TASK DESCRIPTION: The answer must give back every line of the data exactly, with no pictures.

MATERIAL FOR THIS EXERCISE:
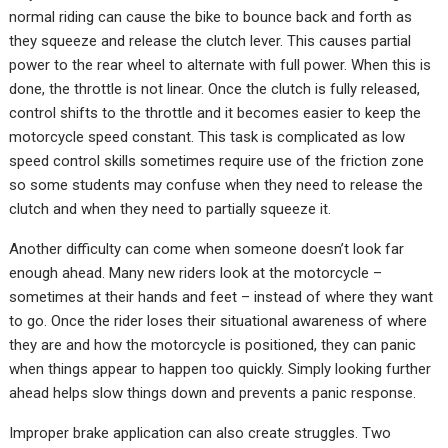
normal riding can cause the bike to bounce back and forth as
they squeeze and release the clutch lever. This causes partial
power to the rear wheel to alternate with full power. When this is
done, the throttle is not linear. Once the clutch is fully released,
control shifts to the throttle and it becomes easier to keep the
motorcycle speed constant. This task is complicated as low
speed control skills sometimes require use of the friction zone
so some students may confuse when they need to release the
clutch and when they need to partially squeeze it.
Another difficulty can come when someone doesn’t look far
enough ahead. Many new riders look at the motorcycle –
sometimes at their hands and feet – instead of where they want
to go. Once the rider loses their situational awareness of where
they are and how the motorcycle is positioned, they can panic
when things appear to happen too quickly. Simply looking further
ahead helps slow things down and prevents a panic response.
Improper brake application can also create struggles. Two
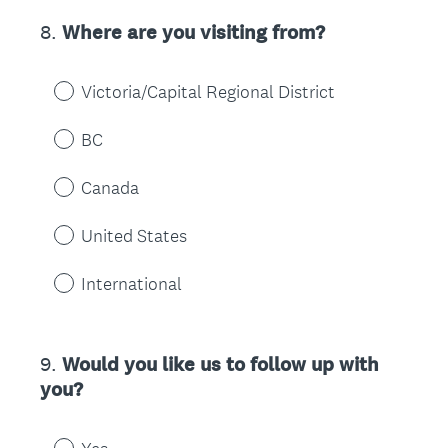
8
.
Where are you visiting from?
Question
Title
Victoria/Capital Regional District
BC
Canada
United States
International
9
.
Would you like us to follow up with
Question
you?
Title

REPLY:
normal riding can cause the bike to bounce back and forth as
they squeeze and release the clutch lever. This causes partial
power to the rear wheel to alternate with full power. When this is
done, the throttle is not linear. Once the clutch is fully released,
control shifts to the throttle and it becomes easier to keep the
motorcycle speed constant. This task is complicated as low
speed control skills sometimes require use of the friction zone
so some students may confuse when they need to release the
clutch and when they need to partially squeeze it.
Another difficulty can come when someone doesn’t look far
enough ahead. Many new riders look at the motorcycle –
sometimes at their hands and feet – instead of where they want
to go. Once the rider loses their situational awareness of where
they are and how the motorcycle is positioned, they can panic
when things appear to happen too quickly. Simply looking further
ahead helps slow things down and prevents a panic response.
Improper brake application can also create struggles. Two
8
.
Where are you visiting from?
Question
Title
Victoria/Capital Regional District
BC
Canada
United States
International
9
.
Would you like us to follow up with
Question
you?
Title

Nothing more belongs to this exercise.